Assignment: From the entries that follow, copy exactly the lines beginning at the line holding "últimos cinco exercícios, qua" and continuing through the line holding "入は予想を大きく下回るものになりました。".
(Source data)
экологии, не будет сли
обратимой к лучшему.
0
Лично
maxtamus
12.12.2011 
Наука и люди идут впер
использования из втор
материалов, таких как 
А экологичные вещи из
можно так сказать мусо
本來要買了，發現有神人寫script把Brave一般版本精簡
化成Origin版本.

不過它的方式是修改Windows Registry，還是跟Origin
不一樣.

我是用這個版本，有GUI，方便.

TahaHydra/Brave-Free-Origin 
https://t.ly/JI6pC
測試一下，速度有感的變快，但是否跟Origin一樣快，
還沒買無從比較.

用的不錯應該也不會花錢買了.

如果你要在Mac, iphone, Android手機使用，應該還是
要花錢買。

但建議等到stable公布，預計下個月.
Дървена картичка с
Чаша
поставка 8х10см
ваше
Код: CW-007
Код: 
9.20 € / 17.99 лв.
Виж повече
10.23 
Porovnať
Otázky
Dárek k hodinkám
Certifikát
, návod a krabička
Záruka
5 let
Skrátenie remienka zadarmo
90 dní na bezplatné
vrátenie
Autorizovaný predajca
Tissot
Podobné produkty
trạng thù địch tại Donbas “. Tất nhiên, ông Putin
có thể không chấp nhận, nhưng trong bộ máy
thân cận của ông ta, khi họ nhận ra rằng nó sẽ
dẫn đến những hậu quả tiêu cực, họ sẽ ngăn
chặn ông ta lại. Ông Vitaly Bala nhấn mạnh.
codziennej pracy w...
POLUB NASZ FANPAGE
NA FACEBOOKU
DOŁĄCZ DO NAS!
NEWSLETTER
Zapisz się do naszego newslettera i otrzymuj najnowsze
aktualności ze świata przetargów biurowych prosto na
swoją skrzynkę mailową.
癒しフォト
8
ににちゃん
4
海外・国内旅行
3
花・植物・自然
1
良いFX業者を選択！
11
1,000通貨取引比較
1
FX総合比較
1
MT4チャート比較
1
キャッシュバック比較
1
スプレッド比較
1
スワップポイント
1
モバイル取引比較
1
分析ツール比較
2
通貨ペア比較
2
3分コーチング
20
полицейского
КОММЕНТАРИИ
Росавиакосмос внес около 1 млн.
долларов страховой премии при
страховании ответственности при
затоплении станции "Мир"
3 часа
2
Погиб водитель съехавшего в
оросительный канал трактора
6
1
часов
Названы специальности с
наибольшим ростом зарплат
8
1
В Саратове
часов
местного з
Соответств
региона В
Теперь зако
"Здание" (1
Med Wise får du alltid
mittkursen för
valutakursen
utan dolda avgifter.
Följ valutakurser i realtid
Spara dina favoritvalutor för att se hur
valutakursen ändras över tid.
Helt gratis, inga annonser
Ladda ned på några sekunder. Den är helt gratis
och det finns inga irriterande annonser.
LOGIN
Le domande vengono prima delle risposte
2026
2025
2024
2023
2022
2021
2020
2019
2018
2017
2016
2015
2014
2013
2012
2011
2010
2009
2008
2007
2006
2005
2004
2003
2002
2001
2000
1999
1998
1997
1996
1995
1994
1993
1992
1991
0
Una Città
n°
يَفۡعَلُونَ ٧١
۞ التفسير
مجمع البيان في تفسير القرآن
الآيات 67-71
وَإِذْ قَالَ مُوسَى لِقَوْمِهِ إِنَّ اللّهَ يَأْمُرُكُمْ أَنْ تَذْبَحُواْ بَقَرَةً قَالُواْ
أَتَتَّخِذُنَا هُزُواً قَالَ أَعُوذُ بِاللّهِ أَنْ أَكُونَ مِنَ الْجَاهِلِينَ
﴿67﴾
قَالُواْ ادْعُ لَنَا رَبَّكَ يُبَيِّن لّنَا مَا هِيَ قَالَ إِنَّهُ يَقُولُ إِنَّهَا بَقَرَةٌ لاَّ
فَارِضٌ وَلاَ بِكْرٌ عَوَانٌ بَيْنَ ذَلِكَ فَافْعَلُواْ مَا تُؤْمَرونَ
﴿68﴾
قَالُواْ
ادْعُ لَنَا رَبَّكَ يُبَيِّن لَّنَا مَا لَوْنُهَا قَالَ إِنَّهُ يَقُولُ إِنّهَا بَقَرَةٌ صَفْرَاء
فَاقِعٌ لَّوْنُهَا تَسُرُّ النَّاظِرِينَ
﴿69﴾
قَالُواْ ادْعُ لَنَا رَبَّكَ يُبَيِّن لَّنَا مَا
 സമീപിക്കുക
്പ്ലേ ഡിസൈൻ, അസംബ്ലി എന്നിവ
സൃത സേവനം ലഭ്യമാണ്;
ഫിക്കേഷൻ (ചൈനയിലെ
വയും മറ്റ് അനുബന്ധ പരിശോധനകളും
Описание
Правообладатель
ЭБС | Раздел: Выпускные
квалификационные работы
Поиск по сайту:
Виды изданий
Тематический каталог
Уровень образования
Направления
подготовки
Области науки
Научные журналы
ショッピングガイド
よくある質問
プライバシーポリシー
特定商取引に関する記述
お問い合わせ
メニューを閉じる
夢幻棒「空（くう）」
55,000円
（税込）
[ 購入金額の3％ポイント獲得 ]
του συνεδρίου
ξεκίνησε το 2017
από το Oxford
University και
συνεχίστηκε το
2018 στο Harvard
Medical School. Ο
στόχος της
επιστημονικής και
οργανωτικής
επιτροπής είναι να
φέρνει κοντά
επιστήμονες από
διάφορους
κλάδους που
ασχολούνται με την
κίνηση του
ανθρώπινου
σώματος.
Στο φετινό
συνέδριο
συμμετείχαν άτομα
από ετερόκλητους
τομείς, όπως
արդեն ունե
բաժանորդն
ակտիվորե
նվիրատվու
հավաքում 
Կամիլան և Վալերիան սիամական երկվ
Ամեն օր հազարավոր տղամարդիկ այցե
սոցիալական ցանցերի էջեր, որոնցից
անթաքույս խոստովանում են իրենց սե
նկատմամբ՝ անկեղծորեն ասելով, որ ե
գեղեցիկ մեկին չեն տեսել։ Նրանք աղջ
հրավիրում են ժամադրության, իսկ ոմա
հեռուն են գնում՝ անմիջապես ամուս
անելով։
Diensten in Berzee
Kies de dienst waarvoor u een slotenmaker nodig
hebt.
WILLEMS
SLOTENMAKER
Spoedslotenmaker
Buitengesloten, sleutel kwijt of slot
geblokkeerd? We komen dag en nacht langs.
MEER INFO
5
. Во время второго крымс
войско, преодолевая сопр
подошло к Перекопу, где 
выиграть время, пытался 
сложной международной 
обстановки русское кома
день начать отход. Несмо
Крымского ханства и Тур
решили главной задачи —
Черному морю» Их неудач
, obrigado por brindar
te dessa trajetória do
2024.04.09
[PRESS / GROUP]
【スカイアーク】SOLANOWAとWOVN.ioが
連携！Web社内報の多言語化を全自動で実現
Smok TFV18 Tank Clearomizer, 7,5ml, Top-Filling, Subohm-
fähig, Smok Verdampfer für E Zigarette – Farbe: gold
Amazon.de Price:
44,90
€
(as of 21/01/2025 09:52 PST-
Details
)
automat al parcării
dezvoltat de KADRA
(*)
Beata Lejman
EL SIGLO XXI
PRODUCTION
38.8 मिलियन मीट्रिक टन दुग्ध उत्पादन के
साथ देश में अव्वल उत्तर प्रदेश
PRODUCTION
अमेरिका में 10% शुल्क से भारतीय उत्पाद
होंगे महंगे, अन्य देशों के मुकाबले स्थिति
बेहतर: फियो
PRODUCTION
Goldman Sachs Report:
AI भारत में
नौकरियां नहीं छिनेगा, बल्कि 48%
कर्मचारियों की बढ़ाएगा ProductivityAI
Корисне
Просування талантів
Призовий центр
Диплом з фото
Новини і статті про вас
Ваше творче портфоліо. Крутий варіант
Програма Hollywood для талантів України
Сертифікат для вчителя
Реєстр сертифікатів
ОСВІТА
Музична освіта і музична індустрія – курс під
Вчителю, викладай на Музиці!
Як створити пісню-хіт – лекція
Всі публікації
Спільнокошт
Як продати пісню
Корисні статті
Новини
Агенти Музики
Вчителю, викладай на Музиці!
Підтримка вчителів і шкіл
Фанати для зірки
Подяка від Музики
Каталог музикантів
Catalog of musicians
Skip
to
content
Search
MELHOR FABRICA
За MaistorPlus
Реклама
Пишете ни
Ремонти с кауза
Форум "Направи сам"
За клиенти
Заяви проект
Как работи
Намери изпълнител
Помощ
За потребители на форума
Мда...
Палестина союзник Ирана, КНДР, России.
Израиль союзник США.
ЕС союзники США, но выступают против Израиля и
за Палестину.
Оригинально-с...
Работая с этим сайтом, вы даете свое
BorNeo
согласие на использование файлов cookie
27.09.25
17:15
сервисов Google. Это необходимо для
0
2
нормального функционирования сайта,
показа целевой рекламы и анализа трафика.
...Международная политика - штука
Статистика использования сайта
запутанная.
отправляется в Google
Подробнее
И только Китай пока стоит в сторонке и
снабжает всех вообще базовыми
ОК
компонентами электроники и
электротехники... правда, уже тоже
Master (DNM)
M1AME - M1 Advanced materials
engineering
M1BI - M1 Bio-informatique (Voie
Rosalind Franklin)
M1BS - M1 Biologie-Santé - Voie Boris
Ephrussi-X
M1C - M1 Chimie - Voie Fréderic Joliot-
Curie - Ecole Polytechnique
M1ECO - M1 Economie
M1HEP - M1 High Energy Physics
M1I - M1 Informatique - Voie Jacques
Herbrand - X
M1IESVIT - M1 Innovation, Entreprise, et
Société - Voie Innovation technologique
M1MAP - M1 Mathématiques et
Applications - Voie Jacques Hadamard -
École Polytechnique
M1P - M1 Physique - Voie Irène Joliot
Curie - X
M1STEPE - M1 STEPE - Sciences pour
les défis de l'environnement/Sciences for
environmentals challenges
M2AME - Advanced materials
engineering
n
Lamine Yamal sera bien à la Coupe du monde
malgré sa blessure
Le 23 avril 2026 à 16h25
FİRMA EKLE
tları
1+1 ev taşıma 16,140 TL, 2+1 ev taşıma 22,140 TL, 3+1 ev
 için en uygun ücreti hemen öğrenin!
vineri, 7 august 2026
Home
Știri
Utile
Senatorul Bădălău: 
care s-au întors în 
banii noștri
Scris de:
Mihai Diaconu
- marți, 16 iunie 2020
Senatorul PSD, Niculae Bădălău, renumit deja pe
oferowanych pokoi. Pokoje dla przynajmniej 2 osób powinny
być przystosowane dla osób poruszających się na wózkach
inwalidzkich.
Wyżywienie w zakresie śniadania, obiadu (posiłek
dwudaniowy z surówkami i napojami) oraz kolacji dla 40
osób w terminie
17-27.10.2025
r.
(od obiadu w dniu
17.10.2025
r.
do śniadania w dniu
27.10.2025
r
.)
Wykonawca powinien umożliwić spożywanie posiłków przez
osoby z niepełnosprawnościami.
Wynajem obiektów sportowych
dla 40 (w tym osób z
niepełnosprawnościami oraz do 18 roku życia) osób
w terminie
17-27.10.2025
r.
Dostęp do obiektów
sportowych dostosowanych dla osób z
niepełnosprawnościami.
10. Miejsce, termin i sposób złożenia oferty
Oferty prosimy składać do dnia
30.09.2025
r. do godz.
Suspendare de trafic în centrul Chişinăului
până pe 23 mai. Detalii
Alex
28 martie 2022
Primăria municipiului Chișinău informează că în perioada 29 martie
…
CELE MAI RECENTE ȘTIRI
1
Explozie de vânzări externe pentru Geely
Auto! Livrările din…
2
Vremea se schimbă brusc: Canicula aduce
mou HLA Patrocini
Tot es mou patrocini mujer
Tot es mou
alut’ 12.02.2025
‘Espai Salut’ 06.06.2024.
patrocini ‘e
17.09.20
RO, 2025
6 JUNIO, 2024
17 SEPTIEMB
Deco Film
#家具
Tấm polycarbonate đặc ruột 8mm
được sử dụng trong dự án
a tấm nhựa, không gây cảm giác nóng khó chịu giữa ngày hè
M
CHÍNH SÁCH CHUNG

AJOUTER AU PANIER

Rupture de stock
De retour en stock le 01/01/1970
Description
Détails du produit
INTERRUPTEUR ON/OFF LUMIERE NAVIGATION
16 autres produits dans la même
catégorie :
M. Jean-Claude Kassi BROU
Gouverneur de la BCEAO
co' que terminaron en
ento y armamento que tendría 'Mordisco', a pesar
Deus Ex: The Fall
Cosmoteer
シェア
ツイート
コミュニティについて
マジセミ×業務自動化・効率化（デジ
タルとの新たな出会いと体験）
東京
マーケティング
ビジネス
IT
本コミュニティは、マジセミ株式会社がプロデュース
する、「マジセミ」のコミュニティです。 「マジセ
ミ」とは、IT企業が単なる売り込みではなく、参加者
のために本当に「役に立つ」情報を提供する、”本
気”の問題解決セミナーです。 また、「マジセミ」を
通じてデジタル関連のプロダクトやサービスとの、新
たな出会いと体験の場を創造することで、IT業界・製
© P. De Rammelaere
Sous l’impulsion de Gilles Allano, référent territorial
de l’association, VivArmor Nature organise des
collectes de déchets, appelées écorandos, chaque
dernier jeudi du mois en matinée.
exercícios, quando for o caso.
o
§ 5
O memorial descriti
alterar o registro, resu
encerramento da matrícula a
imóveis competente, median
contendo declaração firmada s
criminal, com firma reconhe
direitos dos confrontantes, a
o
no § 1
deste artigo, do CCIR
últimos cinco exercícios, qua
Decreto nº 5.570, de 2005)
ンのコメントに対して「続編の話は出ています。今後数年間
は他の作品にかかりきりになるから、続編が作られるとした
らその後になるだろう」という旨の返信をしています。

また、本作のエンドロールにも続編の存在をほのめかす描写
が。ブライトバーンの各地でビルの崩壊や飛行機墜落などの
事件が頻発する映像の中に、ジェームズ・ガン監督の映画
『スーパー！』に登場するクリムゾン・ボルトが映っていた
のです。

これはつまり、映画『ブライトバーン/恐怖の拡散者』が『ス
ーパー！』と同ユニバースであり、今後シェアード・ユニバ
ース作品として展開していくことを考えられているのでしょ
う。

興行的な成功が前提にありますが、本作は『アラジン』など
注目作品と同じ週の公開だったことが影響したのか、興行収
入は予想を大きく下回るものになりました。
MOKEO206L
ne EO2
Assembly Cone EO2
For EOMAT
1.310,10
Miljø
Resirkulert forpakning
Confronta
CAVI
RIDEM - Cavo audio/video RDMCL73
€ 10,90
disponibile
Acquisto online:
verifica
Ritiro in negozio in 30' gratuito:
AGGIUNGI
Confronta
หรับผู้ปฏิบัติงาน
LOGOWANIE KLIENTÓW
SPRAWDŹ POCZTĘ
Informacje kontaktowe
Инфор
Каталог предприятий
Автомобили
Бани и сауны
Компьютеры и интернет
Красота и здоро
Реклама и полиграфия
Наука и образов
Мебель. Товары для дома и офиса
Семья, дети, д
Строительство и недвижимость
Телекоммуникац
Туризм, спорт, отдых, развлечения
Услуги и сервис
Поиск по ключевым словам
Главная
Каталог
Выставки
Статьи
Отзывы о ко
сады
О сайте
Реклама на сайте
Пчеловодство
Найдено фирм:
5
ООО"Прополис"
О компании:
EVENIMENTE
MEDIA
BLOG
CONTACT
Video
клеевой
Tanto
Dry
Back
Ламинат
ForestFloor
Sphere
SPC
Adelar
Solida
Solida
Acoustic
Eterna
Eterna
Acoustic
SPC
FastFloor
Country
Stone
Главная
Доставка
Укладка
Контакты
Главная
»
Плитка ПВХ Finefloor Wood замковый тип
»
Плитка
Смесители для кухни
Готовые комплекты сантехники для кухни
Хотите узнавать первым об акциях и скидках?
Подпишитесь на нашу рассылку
(End Source data)
Answer box:
últimos cinco exercícios, qua
Decreto nº 5.570, de 2005)
ンのコメントに対して「続編の話は出ています。今後数年間
は他の作品にかかりきりになるから、続編が作られるとした
らその後になるだろう」という旨の返信をしています。

また、本作のエンドロールにも続編の存在をほのめかす描写
が。ブライトバーンの各地でビルの崩壊や飛行機墜落などの
事件が頻発する映像の中に、ジェームズ・ガン監督の映画
『スーパー！』に登場するクリムゾン・ボルトが映っていた
のです。

これはつまり、映画『ブライトバーン/恐怖の拡散者』が『ス
ーパー！』と同ユニバースであり、今後シェアード・ユニバ
ース作品として展開していくことを考えられているのでしょ
う。

興行的な成功が前提にありますが、本作は『アラジン』など
注目作品と同じ週の公開だったことが影響したのか、興行収
入は予想を大きく下回るものになりました。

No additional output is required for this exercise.